Trend followers have a hard time making money in commodities over the past few years. Prices coil within tight ranges and make several false breakouts.
Recently, I notice a change — many commodities breaking out. Crude Oil, Grains (Soybeans, Canola), Gold and a few Softs (Cotton, Cocoa) stand out.
Despite the psychological difficulty in sticking to the system during losing periods, not buying into the next the break accompanies the risk of missing a big winner. Taking positions in a low volatility environment following a poor performance period gets me very excited. A similar thing occurs in mid 2014 when metals break down and Energy prices fall 70%.
I believe we have a fertile environment for a profitable run in commodities.
From Congestion Comes Trends
Trend Followers experience losing streaks in commodities before — 1992, 1995, 2007 and 2012–13. Each period includes lots of congestion and whipsaws, which means losses and pain.
Thankfully, such periods end and markets trend once again. The pain comes from sitting impatiently through it.
I track the rolling 12-month Sharpe Ratio of the PnL of each sector I trade; the commodities chart is below. The chart tells us the story of how our system performs over time. In late 2014, a Sharpe Ratio of ~3.50 makes sense since we earn large profits from shorting energy prices and metals — lots of gain while experiencing very little pain (volatility). Following this period, profits decline and volatility increases so the ratio decreases to the point where we are today.
Today, I believe we’re near the bottom of this cycle and that we’re in the early innings of making handsome profits in commodities.
Markets to Watch
Prices break out late last year and steadily climb since.

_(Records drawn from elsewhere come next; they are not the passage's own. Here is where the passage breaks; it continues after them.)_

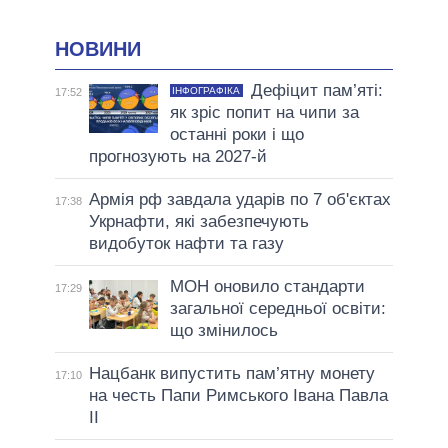
НОВИНИ
Дефіцит пам’яті:
ІНФОГРАФІКА
17:52
як зріс попит на чипи за
останні роки і що
прогнозують на 2027-й
Армія рф завдала ударів по 7 об'єктах
17:38
Укрнафти, які забезпечують
видобуток нафти та газу
МОН оновило стандарти
17:29
загальної середньої освіти:
що змінилось
Нацбанк випустить пам’ятну монету
17:10
на честь Папи Римського Івана Павла
II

Crude also weathers the early February volatility well, which I think increases the probability of the trend continuing upward.

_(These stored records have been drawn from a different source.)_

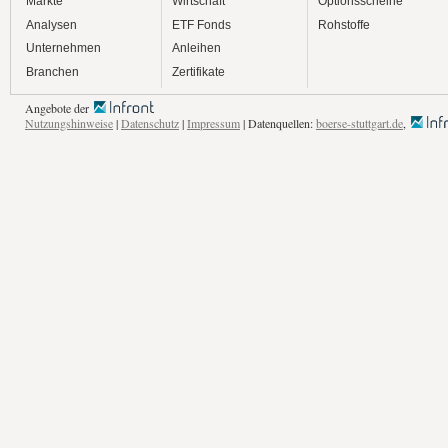
Märkte
Wirtschaft
Optionsscheine
Analysen
ETF Fonds
Rohstoffe
Unternehmen
Anleihen
Branchen
Zertifikate
Angebote der
Nutzungshinweise
|
Datenschutz
|
Impressum
| Datenquellen:
boerse-stuttgart.de
,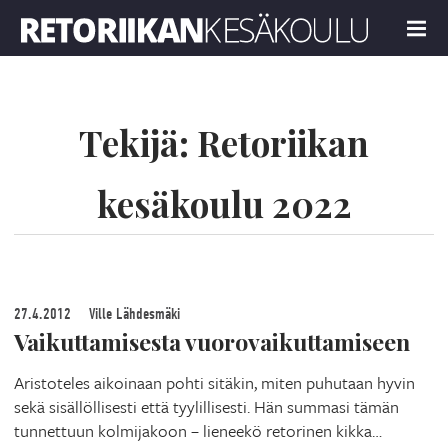
Retoriikan kesäkoulu 2022
MENU
Tekijä:
Retoriikan
kesäkoulu 2022
27.4.2012
Ville Lähdesmäki
Vaikuttamisesta vuorovaikuttamiseen
Aristoteles aikoinaan pohti sitäkin, miten puhutaan hyvin
sekä sisällöllisesti että tyylillisesti. Hän summasi tämän
tunnettuun kolmijakoon – lieneekö retorinen kikka…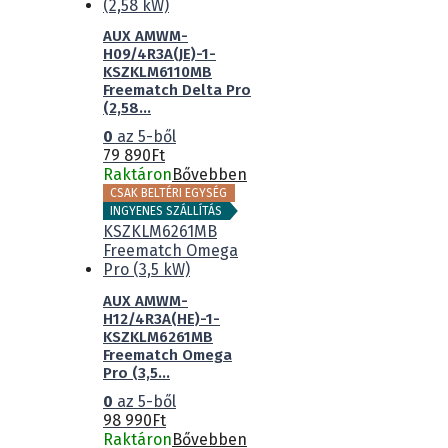
AUX AMWM-
H09/4R3A(JE)-1-
KSZKLM6110MB
Freematch Delta Pro
(2,58...
0
az 5-ből
79 890
Ft
Raktáron
Bővebben
CSAK BELTÉRI EGYSÉG
INGYENES SZÁLLÍTÁS
AUX AMWM-
H12/4R3A(HE)-1-
KSZKLM6261MB
Freematch Omega
Pro (3,5...
0
az 5-ből
98 990
Ft
Raktáron
Bővebben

This one has trouble staying above $1,350/oz. Prices stall out at this level numerous times over the past five years. My firm currently holds a small long position and plans to increase the allocation if prices can break through this important level.
Well well…where have you been, Soybeans? The grains sector, in general, displays a similar sideways choppy pattern for the past few years. Many agriculture markets display similar breakouts over the past month or so. Soybeans leads the way higher for now.
Another agriculture market that shows flashes of strength only to come back down in a broad base ~480. I believe the probability of higher prices remains high, especially if they can hold above 520.
Welcome to the party, Corn. Again, look at the price pattern over the past four years — disgustingly sideways. Prices are trying to break out of a long term range again. I don’t hold a position right now, but my long triggers sit above the most recent highs. This is another market that can get legs if the breakout occurs.
I believe the odds are high for a profitable winning streak in commodities for trend followers. The combination of a multi-year congestion, low volatility, a rolling Sharpe Ratio near historic lows and new price breakouts make me confident that trends are getting started.
I’ve been wrong before. Maybe I will be again, but let’s keep an eye on these markets (among others I haven’t listed above) over the coming months and make the final call then.
Past Performance is Not Necessarily Indicative of Future Results. There is always a risk of loss in futures trading.
This communication is for information purposes only and should not be regarded as an offer to sell or as a solicitation of an offer to buy any financial product, an official confirmation of any transaction, or as an official statement of Melissinos Trading LLC. All information is subject to change without notice.
These charts show examples of trends. Inclusion of a chart as a trend example does not imply any kind of recommendation to buy, sell, hold or stay out.